One of which is that once you lose cooling and can't get it restarted, you will inexorably have to vent hydrogen into a closed space full of air. Another is that there is no way to vent it to the outside to reduce the effects of an explosion.
The hydrogen was vented inside the containment on purpose, to allow activation products to decay. It could be vented outside the containment, but this would increase the radiation emissions, which the operators desperately wanted to minimize at that point. Hydrogen explosion was deemed an acceptable risk. It looks like this kind of mindset, "reduce public radiation exposure at all cost", is what caused the situation to escalate.
Another is that if the cooling system is completely bunged, there's no way to throw external coolant on the thing that has any effect.
The design assumption was that once cooling completely fails, the reactor will be drained, sealed and allowed to melt down. But this would necessitate a very costly cleanup which TEPCO wanted to avoid.

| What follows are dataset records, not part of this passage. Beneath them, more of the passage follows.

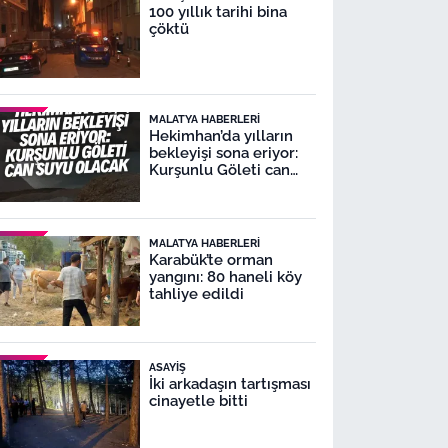
100 yıllık tarihi bina
çöktü
MALATYA HABERLERI
Hekimhan’da yılların
bekleyişi sona eriyor:
Kurşunlu Göleti can
suyu olacak
MALATYA HABERLERI
Karabük’te orman
yangını: 80 haneli köy
tahliye edildi
ASAYIŞ
İki arkadaşın tartışması
cinayetle bitti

And another is that they stored the "spent" fuel rods in bunches in what is basically an open swimming pool, so that any chance it gets to evaporate the water around it will result in a fire.
Storing them elsewhere would necessarily expose the workers to more radiation. The point of the temporary storage near the reactor is to allow the fuel to lose most of its radioactivity before it is moved to a longer-term storage location.
What's criminal here is that these things were known to be bad assumptions long ago, but these reactors were operating as originally installed.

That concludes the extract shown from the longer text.